§ **Required work**:
Search the data for the string "rachat", and report each line where it is found.

§ **Provided records**:
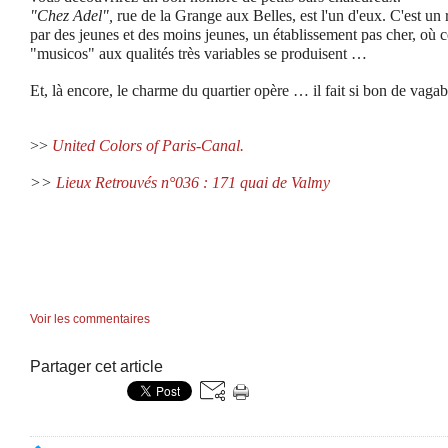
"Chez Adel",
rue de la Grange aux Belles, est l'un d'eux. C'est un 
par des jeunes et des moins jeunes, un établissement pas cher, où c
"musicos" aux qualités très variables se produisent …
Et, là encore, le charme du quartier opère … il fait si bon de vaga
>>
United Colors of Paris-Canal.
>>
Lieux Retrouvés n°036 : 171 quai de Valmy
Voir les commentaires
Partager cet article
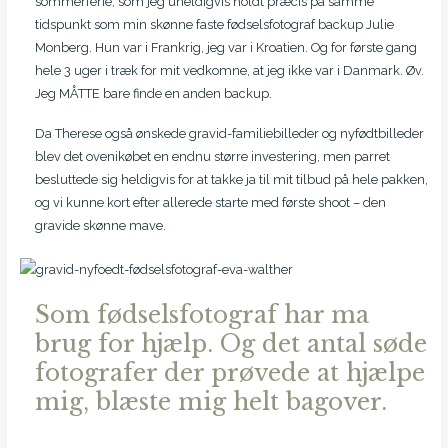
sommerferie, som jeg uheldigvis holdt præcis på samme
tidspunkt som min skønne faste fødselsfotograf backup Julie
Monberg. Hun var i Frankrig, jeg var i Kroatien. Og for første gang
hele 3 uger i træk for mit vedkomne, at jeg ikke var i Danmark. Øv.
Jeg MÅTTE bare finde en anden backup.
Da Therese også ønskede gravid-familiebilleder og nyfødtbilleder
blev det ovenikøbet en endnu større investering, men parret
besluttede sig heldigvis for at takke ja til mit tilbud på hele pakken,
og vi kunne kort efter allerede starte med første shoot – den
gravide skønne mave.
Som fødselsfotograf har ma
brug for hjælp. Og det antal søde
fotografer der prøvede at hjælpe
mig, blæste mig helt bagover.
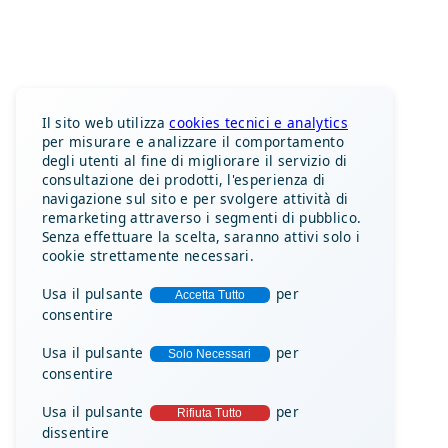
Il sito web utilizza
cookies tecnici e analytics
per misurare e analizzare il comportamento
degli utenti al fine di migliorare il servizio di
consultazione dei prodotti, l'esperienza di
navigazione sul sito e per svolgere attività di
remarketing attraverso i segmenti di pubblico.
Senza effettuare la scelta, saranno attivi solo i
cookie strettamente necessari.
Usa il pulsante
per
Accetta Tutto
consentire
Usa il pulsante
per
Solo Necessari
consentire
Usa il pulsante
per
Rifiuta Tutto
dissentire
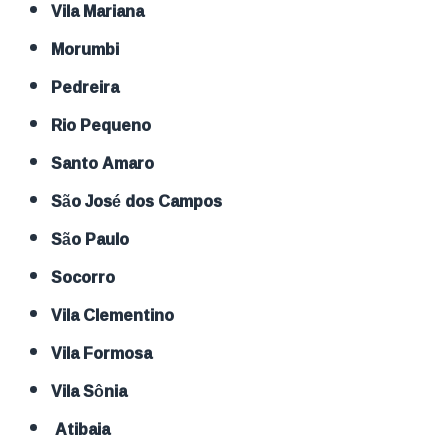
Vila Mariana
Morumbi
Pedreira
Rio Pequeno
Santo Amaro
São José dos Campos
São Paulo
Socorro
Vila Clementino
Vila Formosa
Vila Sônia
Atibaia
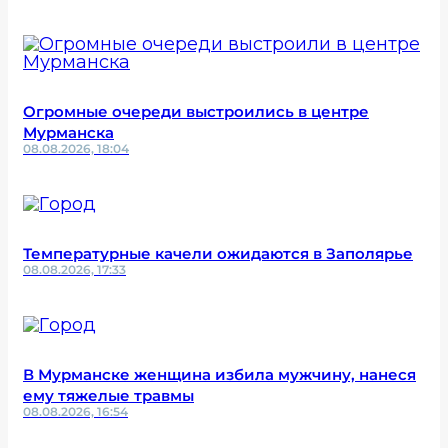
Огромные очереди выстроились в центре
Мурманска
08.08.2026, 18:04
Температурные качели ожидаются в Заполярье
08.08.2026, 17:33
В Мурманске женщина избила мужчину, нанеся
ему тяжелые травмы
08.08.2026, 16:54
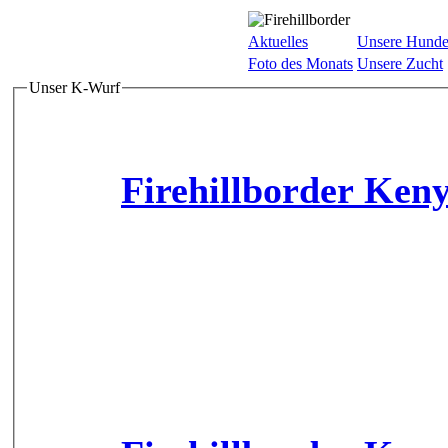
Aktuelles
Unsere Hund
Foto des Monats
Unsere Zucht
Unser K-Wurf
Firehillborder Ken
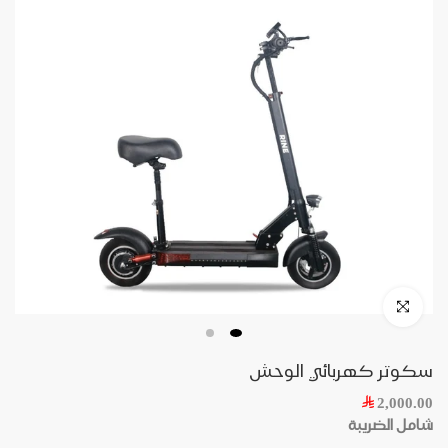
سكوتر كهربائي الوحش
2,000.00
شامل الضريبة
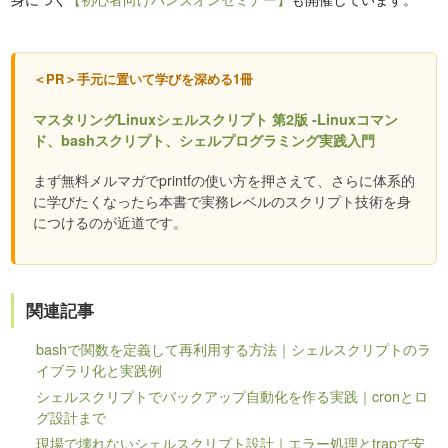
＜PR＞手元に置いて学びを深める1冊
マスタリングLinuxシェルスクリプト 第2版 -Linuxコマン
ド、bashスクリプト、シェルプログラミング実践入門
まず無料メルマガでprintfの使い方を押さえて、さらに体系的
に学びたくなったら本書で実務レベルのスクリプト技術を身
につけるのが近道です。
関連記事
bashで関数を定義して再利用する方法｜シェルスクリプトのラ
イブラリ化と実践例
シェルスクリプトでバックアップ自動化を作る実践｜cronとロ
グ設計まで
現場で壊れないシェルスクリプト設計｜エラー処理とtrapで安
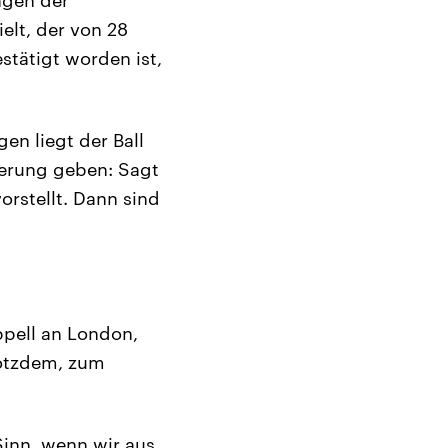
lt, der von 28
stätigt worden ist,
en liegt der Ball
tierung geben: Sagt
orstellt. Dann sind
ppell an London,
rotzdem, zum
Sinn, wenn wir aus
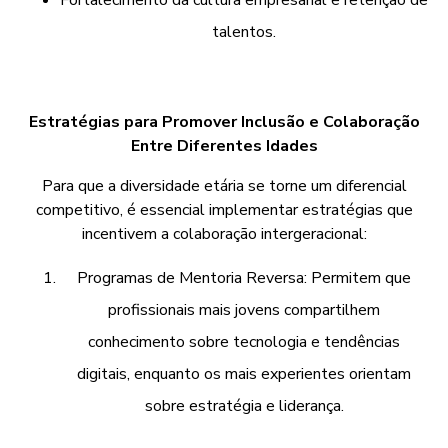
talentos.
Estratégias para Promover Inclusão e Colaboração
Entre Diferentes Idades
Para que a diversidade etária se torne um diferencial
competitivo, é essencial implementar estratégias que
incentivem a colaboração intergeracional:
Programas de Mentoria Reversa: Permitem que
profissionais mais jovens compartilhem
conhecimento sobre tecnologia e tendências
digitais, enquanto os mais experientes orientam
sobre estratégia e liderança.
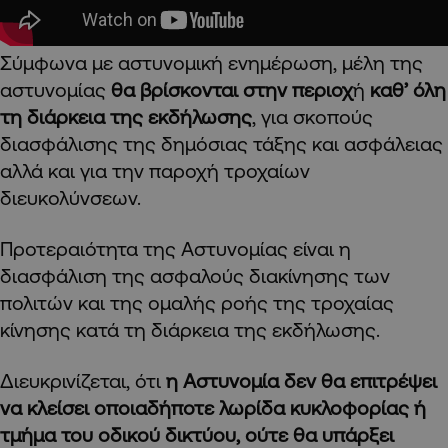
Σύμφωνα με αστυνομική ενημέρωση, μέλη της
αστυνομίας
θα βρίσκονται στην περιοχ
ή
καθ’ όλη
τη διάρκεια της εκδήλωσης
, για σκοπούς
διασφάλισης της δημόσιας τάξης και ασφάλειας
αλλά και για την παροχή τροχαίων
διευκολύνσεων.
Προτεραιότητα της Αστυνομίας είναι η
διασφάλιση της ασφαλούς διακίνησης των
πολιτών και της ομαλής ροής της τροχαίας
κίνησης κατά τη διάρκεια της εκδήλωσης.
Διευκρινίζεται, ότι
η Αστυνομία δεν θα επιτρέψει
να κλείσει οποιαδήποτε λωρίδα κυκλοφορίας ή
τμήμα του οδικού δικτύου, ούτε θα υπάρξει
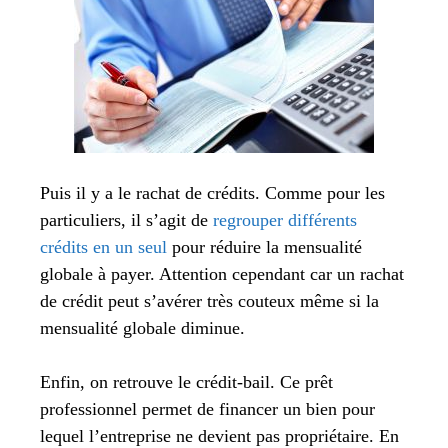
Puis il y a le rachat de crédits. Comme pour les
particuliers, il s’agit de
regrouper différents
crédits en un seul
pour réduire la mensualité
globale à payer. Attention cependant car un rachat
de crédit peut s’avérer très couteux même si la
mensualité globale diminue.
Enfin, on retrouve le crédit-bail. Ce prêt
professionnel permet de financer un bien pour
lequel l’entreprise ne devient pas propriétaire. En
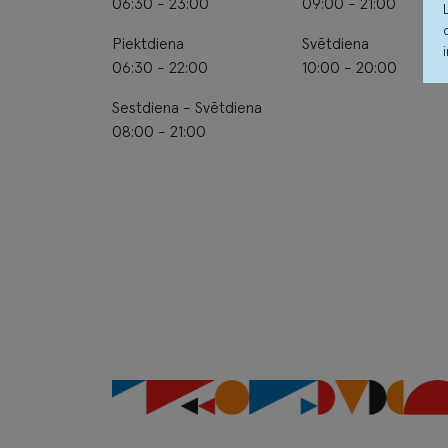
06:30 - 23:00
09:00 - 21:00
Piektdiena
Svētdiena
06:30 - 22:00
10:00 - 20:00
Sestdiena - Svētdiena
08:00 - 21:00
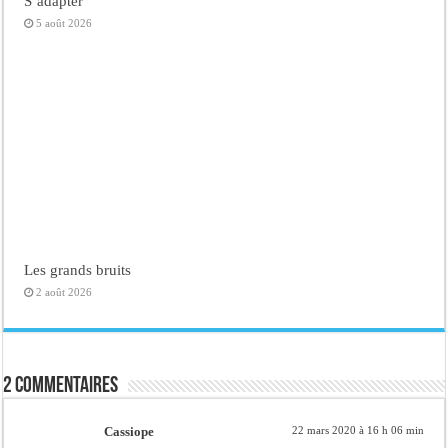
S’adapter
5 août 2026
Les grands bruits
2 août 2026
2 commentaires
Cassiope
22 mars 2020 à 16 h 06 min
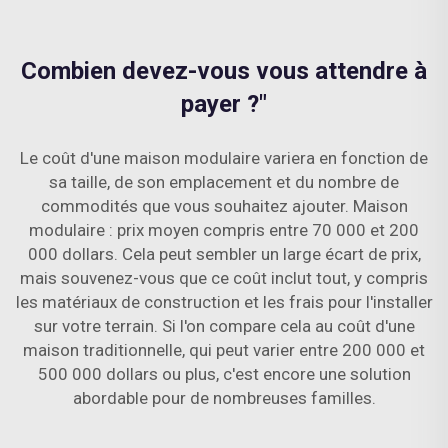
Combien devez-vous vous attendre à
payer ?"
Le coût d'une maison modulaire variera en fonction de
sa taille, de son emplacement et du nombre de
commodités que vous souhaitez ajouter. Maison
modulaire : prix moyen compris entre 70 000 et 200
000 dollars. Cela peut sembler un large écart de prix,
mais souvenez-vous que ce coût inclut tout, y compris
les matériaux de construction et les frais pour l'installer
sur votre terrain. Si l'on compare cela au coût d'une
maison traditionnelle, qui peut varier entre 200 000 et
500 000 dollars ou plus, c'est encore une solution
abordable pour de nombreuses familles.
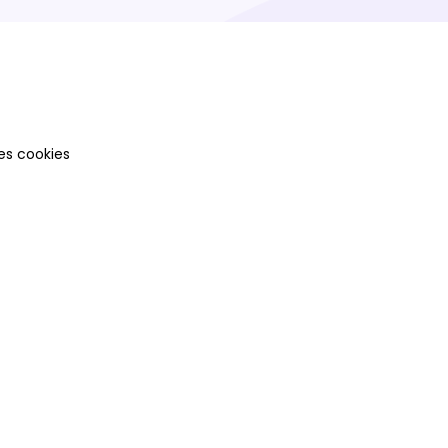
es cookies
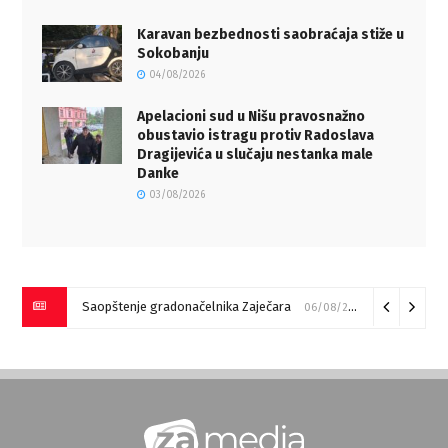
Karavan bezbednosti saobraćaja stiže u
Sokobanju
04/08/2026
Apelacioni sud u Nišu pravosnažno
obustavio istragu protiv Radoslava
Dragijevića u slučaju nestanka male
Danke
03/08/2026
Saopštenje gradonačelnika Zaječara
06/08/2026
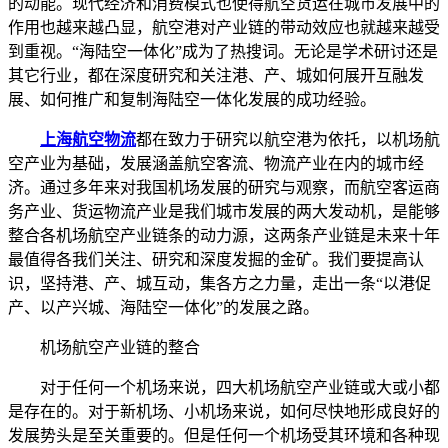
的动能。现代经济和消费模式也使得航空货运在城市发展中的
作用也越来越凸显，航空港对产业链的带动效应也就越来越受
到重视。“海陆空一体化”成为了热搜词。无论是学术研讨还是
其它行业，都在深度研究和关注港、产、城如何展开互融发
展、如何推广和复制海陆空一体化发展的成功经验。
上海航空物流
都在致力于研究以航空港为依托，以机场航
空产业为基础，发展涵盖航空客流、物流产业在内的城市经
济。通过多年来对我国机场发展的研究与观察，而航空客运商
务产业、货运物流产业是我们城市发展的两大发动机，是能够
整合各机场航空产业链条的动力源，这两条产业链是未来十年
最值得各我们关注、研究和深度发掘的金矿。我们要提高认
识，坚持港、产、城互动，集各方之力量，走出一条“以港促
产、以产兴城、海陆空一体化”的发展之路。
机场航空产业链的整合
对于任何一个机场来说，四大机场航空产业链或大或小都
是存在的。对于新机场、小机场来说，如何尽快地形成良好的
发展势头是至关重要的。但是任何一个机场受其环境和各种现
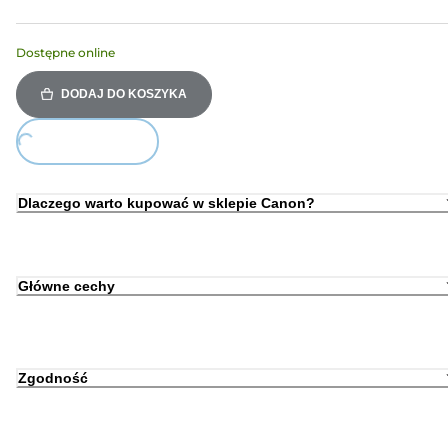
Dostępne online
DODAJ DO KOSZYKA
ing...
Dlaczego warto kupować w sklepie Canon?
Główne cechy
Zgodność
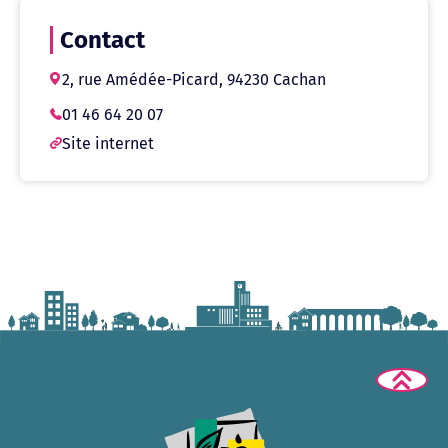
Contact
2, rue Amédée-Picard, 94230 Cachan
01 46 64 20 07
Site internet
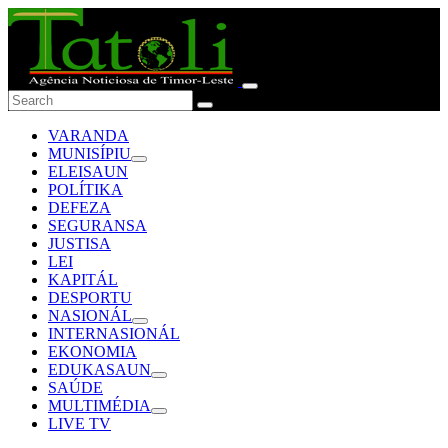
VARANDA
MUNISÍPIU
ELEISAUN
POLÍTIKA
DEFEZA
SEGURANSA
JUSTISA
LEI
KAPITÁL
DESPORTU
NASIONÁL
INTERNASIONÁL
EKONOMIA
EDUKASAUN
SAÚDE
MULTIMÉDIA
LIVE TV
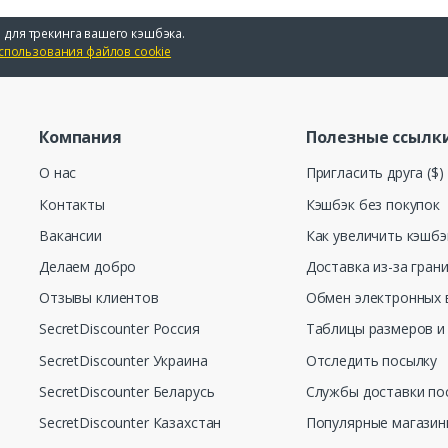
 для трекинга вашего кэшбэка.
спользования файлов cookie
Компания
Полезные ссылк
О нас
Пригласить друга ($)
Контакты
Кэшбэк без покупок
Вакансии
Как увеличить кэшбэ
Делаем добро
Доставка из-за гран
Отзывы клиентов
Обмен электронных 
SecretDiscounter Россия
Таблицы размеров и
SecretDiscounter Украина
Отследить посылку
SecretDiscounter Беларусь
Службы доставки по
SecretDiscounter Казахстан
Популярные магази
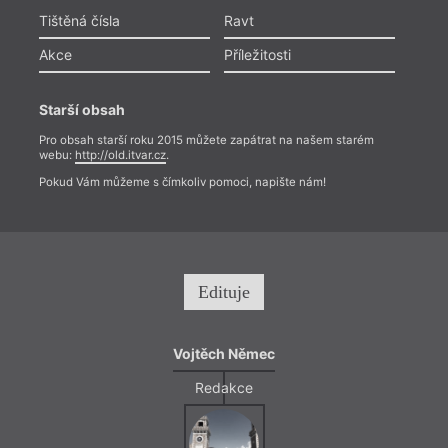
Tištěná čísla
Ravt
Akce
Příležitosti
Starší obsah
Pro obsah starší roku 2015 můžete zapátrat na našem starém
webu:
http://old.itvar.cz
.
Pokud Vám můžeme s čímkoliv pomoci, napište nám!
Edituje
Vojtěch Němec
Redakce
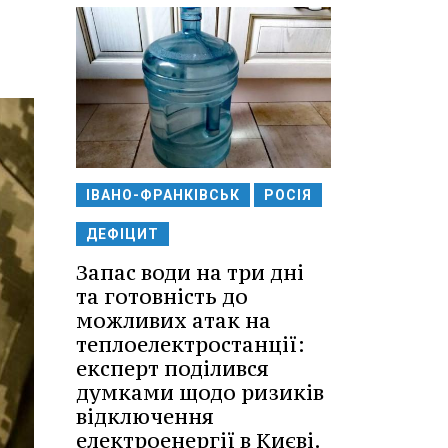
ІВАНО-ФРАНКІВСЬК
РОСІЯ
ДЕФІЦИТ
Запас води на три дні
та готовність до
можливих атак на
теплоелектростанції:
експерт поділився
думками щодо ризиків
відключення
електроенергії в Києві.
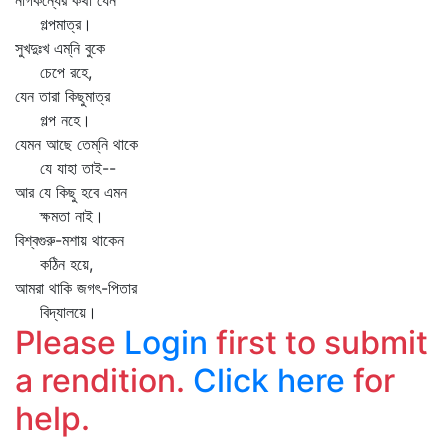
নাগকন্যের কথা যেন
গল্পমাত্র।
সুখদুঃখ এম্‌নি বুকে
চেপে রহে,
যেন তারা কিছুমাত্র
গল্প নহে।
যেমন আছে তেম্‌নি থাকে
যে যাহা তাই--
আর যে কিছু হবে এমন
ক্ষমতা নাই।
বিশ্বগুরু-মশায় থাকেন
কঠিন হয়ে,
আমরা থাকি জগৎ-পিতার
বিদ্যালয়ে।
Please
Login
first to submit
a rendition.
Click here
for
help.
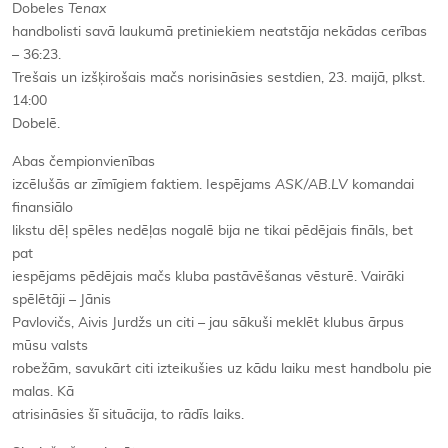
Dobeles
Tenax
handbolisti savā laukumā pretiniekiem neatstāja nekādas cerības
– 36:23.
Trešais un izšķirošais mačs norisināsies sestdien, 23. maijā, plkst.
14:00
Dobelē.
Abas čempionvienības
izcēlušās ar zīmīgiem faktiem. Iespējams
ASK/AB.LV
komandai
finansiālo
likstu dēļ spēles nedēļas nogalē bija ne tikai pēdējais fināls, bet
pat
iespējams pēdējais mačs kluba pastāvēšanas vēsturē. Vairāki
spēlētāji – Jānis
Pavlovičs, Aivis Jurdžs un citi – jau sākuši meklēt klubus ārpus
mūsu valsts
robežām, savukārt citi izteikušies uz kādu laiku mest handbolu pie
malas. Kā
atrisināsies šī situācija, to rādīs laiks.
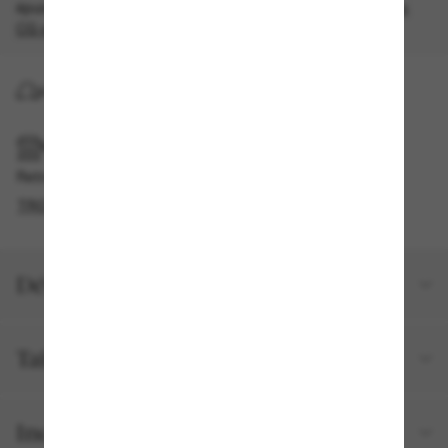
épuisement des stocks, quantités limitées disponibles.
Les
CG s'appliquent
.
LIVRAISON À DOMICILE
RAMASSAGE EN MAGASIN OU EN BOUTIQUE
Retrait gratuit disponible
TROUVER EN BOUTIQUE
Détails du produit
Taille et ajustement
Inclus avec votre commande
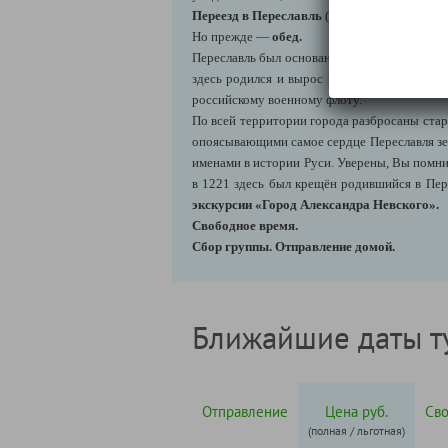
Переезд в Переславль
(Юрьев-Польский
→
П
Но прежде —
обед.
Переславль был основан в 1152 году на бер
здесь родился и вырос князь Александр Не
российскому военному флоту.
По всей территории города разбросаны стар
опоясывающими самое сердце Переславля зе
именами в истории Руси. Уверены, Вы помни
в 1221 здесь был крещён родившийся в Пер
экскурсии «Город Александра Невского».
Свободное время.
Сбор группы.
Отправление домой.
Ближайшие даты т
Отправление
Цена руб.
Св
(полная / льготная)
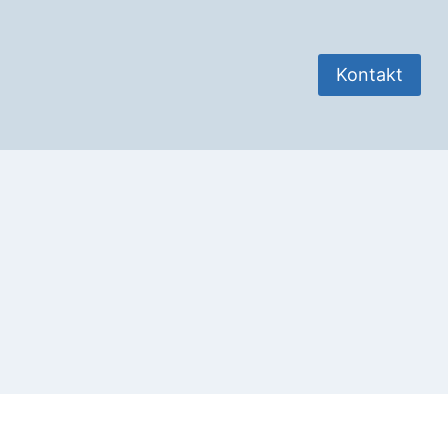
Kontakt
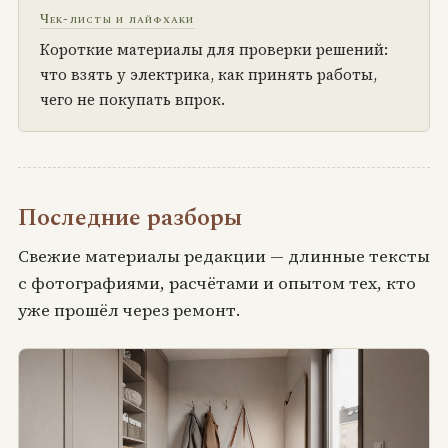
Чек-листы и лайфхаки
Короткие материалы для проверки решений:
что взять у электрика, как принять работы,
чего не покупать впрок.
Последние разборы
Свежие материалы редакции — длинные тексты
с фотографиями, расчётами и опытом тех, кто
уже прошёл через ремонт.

§ **The answer**:
Puis il y a le rachat de crédits. Comme pour les
globale à payer. Attention cependant car un rachat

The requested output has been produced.